State how many lines of the records contain the string "nosotros", and give no other information.

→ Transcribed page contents
BEGIN

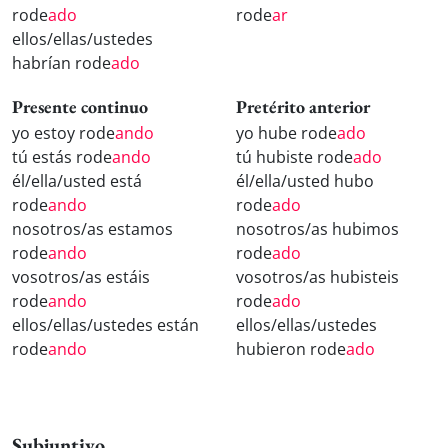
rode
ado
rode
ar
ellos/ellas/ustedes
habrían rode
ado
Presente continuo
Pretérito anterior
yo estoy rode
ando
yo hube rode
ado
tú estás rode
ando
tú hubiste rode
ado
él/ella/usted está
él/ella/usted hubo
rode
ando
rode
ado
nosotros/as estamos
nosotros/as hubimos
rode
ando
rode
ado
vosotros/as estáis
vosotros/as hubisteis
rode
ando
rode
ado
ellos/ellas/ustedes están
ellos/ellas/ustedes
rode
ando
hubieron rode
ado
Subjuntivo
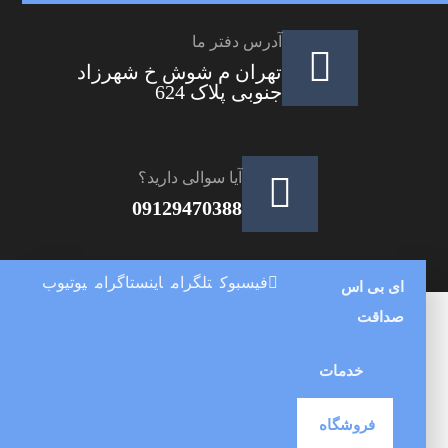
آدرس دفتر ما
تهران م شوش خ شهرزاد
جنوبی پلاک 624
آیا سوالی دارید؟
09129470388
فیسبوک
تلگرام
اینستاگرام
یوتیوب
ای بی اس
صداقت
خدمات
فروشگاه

END
BEGIN

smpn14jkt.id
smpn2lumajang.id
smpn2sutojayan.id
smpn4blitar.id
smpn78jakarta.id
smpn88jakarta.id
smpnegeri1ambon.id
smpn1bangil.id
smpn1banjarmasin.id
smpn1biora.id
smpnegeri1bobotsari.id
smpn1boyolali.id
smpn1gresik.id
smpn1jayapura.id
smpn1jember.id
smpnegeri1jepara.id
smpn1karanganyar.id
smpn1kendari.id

END

→ Result of this exercise
2